Well, you could call Congress, and you could also protest the end of net neutrality. You should emphasize that the FCC cannot, because of what Obama ensured in making it a utility, erase net neutrality unless, according to the law, they find that net neutrality is illegal. It cannot be overturned unless it is determined to be unconstitutional. Therefore, we need to remind our government of that.
Also, in order to ensure that your own content is not slowed down, you should immediate append your website with an e-commerce component. That could be as simple as including a link to a place where you sell a product. You could also enable advertising if you have enough viewers, and if not, create your own advertisements, but you’ll have to make sure they link to an e-commerce site like Amazon, Etsy, or others, in order to tell the government that they could earn sales tax as long as they don’t slow down your site. The ISPs won’t be able to slow you down if the government says you can’t slow down revenue-generating sites. Any roll back of any regulation, just like everything else, will be nuanced and have many exceptions, and I think this will be one of them. Many blog platforms have a commerce functionality now. Just open the help window and chat with the helpdesk if you’re having trouble setting it up.

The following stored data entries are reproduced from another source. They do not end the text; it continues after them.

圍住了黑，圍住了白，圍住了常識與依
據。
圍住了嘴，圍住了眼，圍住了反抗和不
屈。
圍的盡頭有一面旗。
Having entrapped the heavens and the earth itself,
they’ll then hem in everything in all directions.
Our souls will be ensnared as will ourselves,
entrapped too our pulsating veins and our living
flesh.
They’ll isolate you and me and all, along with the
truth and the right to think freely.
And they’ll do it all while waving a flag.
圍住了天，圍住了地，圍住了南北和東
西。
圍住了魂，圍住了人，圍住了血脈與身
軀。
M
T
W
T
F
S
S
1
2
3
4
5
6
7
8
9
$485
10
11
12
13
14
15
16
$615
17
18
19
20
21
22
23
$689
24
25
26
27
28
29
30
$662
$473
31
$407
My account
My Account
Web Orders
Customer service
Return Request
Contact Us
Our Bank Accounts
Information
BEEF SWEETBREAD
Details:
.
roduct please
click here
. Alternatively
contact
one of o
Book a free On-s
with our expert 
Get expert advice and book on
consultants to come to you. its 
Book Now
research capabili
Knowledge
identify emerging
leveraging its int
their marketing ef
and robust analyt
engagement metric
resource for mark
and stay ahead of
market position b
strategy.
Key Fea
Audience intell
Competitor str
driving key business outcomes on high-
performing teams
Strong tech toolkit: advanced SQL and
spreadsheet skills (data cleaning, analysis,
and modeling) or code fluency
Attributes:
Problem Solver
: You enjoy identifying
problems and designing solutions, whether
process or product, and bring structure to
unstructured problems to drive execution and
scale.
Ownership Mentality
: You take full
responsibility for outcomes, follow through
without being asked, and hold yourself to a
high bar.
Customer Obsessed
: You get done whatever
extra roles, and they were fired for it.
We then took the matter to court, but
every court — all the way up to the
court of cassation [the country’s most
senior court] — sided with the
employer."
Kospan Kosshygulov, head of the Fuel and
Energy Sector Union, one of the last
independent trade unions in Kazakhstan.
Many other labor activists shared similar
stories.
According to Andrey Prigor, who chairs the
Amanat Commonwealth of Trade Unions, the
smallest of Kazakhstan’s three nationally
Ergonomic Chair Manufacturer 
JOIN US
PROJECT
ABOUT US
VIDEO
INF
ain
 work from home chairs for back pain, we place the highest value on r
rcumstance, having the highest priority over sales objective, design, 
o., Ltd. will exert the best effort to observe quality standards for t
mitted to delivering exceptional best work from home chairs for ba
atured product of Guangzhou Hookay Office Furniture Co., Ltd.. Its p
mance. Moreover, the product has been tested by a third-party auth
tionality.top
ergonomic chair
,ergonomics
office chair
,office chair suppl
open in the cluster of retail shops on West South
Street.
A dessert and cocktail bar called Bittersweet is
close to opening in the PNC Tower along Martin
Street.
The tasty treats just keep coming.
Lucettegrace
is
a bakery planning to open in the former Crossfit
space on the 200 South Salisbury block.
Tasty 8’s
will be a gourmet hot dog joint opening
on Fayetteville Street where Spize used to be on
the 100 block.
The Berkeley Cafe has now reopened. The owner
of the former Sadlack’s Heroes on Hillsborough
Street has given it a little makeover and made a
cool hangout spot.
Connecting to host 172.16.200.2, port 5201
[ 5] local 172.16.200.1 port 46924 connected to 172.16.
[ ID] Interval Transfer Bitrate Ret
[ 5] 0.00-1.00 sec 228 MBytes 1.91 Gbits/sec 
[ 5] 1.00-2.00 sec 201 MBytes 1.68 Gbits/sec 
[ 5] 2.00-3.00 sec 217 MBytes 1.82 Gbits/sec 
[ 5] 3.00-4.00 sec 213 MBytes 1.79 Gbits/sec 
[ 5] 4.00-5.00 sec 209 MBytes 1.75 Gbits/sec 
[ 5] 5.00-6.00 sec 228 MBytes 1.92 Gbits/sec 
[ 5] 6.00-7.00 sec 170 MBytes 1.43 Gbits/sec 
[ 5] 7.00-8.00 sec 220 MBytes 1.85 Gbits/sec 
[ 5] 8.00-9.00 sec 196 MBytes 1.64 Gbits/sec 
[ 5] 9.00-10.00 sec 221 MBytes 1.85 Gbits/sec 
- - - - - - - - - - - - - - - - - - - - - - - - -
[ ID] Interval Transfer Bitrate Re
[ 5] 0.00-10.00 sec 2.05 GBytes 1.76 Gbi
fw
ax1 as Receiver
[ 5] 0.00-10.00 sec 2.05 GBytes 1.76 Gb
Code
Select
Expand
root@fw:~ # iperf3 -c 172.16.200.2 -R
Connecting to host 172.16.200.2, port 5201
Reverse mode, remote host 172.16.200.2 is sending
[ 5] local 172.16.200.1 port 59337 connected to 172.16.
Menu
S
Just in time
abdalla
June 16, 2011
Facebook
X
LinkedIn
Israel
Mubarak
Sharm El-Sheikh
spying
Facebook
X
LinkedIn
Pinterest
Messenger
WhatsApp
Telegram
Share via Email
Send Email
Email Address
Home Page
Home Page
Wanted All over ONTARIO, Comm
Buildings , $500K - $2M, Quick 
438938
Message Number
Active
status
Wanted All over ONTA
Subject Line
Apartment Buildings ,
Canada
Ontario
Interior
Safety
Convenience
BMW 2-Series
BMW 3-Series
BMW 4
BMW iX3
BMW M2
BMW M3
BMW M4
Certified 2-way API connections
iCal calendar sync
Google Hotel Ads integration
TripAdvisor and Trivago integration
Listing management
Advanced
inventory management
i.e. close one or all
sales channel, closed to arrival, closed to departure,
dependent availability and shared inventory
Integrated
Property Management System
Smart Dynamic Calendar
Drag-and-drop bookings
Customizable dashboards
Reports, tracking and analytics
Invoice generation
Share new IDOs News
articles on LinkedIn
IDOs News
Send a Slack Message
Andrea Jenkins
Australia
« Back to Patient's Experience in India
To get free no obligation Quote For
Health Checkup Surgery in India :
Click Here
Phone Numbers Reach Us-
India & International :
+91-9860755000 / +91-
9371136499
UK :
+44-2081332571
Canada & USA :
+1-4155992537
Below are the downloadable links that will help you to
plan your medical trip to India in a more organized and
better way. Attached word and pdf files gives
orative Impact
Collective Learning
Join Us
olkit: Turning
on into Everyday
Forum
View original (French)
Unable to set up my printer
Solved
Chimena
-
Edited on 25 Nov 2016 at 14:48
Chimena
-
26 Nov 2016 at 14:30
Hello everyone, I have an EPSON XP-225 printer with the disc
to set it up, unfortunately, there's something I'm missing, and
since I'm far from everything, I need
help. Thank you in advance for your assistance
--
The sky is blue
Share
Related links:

Finally, tell your Congressman all the ways you use the Internet, how many times you used it to look up facts for a job interview or a project at school, how you paid for things you couldn’t find at the store, how you learned crucial information before traveling to a country with a shaky tourism record, and how you stayed informed about what’s going on in your town, in D.C., and around the world because you had unfiltered, equal access to information.
Tell them specific information, with references to specific non-revenue-generating web addresses, that led to your decision to elect them. Make sure they know they were elected based on information on these sites.
We have the power to do this. We can make sure the Internet is still a reality for all Americans and all people around the world who want to access websites run here. There are issues regarding international regulations and who should have control over the Internet, and we can make sure our voices are heard there, too, but we need to make sure we don’t censor our own Internet if we’re going to tell the world they shouldn’t censor theirs.